Senate Minority Leader Chuck Schumer said Wednesday that Trump's offer is "one-sided, harshly partisan and made in bad faith." He has pointed out that Trump tried to end the very legal protections for immigrants that he now seeks to extend. Democrats have repeatedly urged McConnell to take up measures passed by the Democratic-held House to fund the government without border wall money.
The votes to reopen the government Thursday come at a critical time. On Friday, about 800,000 federal workers will start to miss their second paychecks since funding for a quarter of the government lapsed Dec. 22.
The lost payments have left thousands scrambling to cover meals and bills. As the nine unfunded federal departments furlough some workers and ask others to work without pay, the shutdown is affecting services from airports to FBI investigations and food safety inspections. The longer the closure lasts, the more it chips away at U.S. economic growth.
Polls show most Americans view the shutdown as a "crisis" or at least a "problem." They largely blame Trump for it. As Americans seek a way out, more of them would rather see the president give ground than congressional Democrats, according to a CBS News poll.

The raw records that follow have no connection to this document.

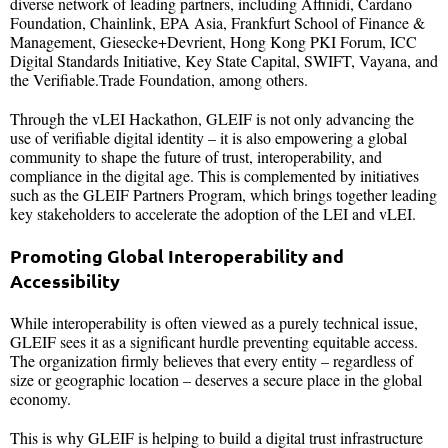
diverse network of leading partners, including Affinidi, Cardano
Foundation, Chainlink, EPA Asia, Frankfurt School of Finance &
Management, Giesecke+Devrient, Hong Kong PKI Forum, ICC
Digital Standards Initiative, Key State Capital, SWIFT, Vayana, and
the Verifiable.Trade Foundation, among others.
Through the vLEI Hackathon, GLEIF is not only advancing the
use of verifiable digital identity – it is also empowering a global
community to shape the future of trust, interoperability, and
compliance in the digital age. This is complemented by initiatives
such as the GLEIF Partners Program, which brings together leading
key stakeholders to accelerate the adoption of the LEI and vLEI.
Promoting Global Interoperability and
Accessibility
While interoperability is often viewed as a purely technical issue,
GLEIF sees it as a significant hurdle preventing equitable access.
The organization firmly believes that every entity – regardless of
size or geographic location – deserves a secure place in the global
economy.
This is why GLEIF is helping to build a digital trust infrastructure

The impasse has also become a broader reflection of governing dysfunction in Washington. On Wednesday, House Speaker Nancy Pelosi vowed to block Trump from giving his State of the Union address in the House chamber until the shutdown ends. The president yielded, saying late Wednesday that he will give the speech when the closure is over rather than find a different venue.
On Thursday, Pelosi contended "there's no excuse for Senate Republicans not to pass this legislation." She said "let's have [the border security] discussion after we open up the government."
Trump has so far insisted he will not give ground on the border wall. He even floated a new rallying cry on Wednesday: "BUILD A WALL & CRIME WILL FALL!"
It is unclear what proposal could get enough support from both Republicans and Democrats, or what level of pain for Americans harmed by the shutdown would cause them to yield. Several Republican senators have voiced support for temporarily reopening the government while immigration talks continue. But it is unlikely enough senators will defect to allow a bill to pass without Trump's support.
Congress has canceled a planned recess next week as the shutdown lingers. Meanwhile, some senators have called for lawmakers to stay in Washington over the weekend as they try to reach an agreement.
Multiple reports have said Democrats are expected to offer Trump a plan with $5.7 billion or more in border security money. The funding could go toward technology, rebuilding existing border fences or other measures — not the wall as the president proposes it.
On Thursday, Pelosi said "that's not true" that Democrats are preparing a counteroffer. She said the party plans to address border security provisions in a $49 billion Homeland Security appropriations bills.